RFC: Instance Culling

Author: Ib Green
Date: Feb, 2021
Status: Conceptual Draft

Summary

This RFC explores approaches to cull the number of instances to be rendered based on their distance or extents in view space, in order to increase rendering performance for large data sets. It also explores approaches to LOD (level of detail) to render simpler geometries for visually smaller objects.

Motivation

The initial focus is on improving performance when using the ScenegraphLayer with high instance counts and high polygon count scene graphs.

However the instance culling techniques can potentially be used to provide more efficient filtering and rendering mechanisms for general layers.

Use Cases

SceneGraphLayer vertex explosion

A use case for the scenegraph layer is to show objects on a map. The objects may be cars, drones, people etc.

The ScenegraphLayer makes it possible to use high-quality, high-polygon count geometries.

However the number of vertices (polygons) needed to be rendered quickly increases.

For instance, a scene graph with 10K vertices, and 1000 instances, generates 10M vertices in a draw call.

Potential Approaches

There are a number of techniques that can be applied to the problem:

distance culling - Determining the distance at which each instance is anchored
bounding boxes - Using bounding boxes to automatically determine distance culling limits
vertex filtering - A simpler, less performant approach of filtering out unnecessary work by filtering vertices
instance filtering - A more powerful, potentially more performant approach of filtering out unnecessary rendering by filtering the instance list
run-time tiling - Separating a big table in sub-tables based on octree or runtime KD-tree decomposition, in the style of I3S or 3D tiles.
LOD - using different geometries
Decimation - Automatic generation of smaller, reduced detail geometries by implementing decimation algorithms.

Distance Culling

The idea is to select which instances to draw based on the distance of their center points from the viewer. Many layers already have distance points.

Vertex Filtering

A fairly low-cost way of reducing GPU work could be to apply a filter in the vertex shader that

checks the distance of the instance position from the camera
generates a degenerate 0 size polygon.
or sets a flag to discard the pixels in the vertex shader.

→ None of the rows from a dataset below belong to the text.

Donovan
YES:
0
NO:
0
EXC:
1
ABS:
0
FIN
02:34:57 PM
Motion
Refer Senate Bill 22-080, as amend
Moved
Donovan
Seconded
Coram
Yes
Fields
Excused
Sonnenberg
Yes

This will likely generate some performance boost at a low cost but it is unlikely to provide order-of-magnitude improvement as all vertices for all instances are still processed by the vertex shader.

Instance filtering

The other approach would be to filter the instance table based on the view, making a poass.

For non-instanced layers, it should be possible to just generate an index array that omits vertices belonging to filtered geometry.

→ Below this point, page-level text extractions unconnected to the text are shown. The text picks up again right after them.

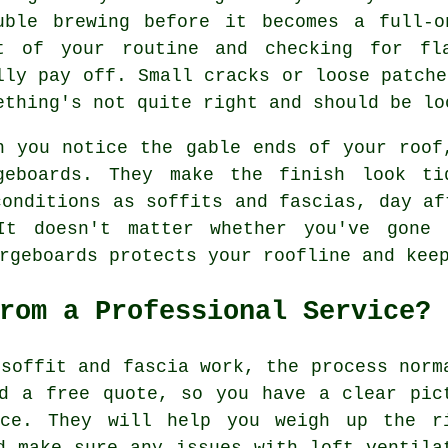
uble brewing before it becomes a full-o
t of your routine and checking for fl
lly pay off. Small cracks or loose patche
ething's not quite right and should be lo
n you notice the gable ends of your roof
geboards. They make the finish look ti
conditions as soffits and fascias, day af
It doesn't matter whether you've gone 
rgeboards protects your roofline and kee
rom a Professional Service?
 soffit and fascia work, the process norm
d a free quote, so you have a clear pic
ice. They will help you weigh up the r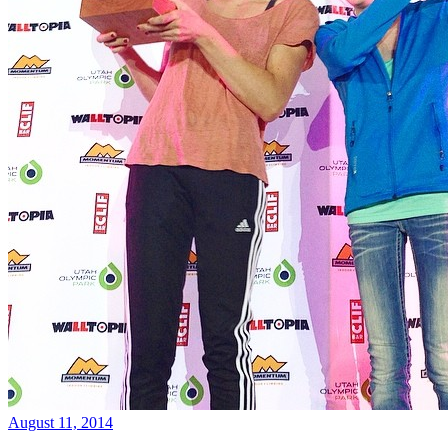
August 11, 2014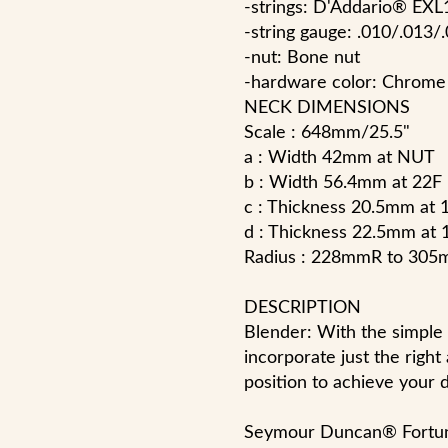
-strings: D'Addario® EXL
-string gauge: .010/.013/
-nut: Bone nut
-hardware color: Chrome
NECK DIMENSIONS
Scale : 648mm/25.5"
a : Width 42mm at NUT
b : Width 56.4mm at 22F
c : Thickness 20.5mm at 
d : Thickness 22.5mm at 
Radius : 228mmR to 
DESCRIPTION
Blender: With the simple 
incorporate just the righ
position to achieve your 
Seymour Duncan® Fortun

Unfortunately, GPUs do not provide indexing support for instance tables like they do for the primitive geometry, so we can't just provide an array with the instance indices we want to render, we need to generate a completely set of instance attributes.

Generation of new instance arrays could be done on the CPU whenever the viewport changes, writing into new typed arrays and uploading those.

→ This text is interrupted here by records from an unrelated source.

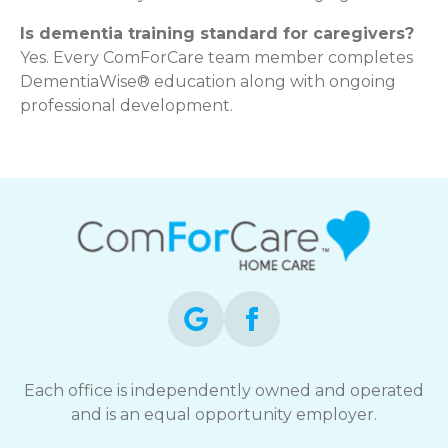
Is dementia training standard for caregivers?
Yes. Every ComForCare team member completes
DementiaWise® education along with ongoing
professional development.
Each office is independently owned and operated
and is an equal opportunity employer.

For layers that typically have modest amounts of instances (<10K instances) such as ScenegraphLayer the CPU approach is likely fairly performant as there is no GPU read back involved, and most likely will perform much better on large total vertex counts.

For the general case, where we may deal with millions of instances, we could investigate if some transform feedback type technique could be used to filter the arrays on the GPU. Since the output is random access (not row-to-row) the results would presumably need to be written into a texture and converted to a buffer. Actual performance would have to be carefully measured to ensure that the desired performance characterstics are met.

Note that gor filtering use cases, the performance criteria may be lower than rendering and the GPU technique might be more applicable.

Run-Time Tiling

The idea is to do an initial separation/segmentation of a big table in sub-tables based on octree or runtime KD-tree decomposition, in the style of I3S or 3D tiles.

This would be done once on load, possibly on a worker thread, based on center points or bounding boxes of instance geometries.

Each sub tile would be treated separately. LOD selection could be made for all instances in a tile based on the tiles distance from the viewer. Tiles that are on the border could be further refined with instance culling, avoiding the cost of always instance culling the entire table.

Splitting in tiles normally increased the number of draw calls. All the tiles for an in-memory tiled layer could still be kept in a single buffer and rendered with a single draw call using the WEBGL_multi_draw extension.

LOD (Level of Detail)

While instance culling allows us to select which instances are drawn based on distance from viewer / camera, we end up drawing nothing when instances are deselected.

Level of detail refers to having multiple copies of the same model, with each copy having a lower vertex count. The lower vertex count copies are intended to rendered when the object is further away. The idea is that an object that only occupies a few pixels on the screen does not benefit from thousands of polygons, but can be rendered with a minimal version of geometry with adequate visual results.

glTF MSFT_LOD extension

The core glTF 2.0 standard does not have support for level of detail, and while there are active discussions, an immediate consensus does not seem to be likely, see e.g:

Adding LODs to glTF

Microsoft has specified a glTF extension:

MSFT_lod

Though support for the MSFT_lod extension in authoring tools is limited.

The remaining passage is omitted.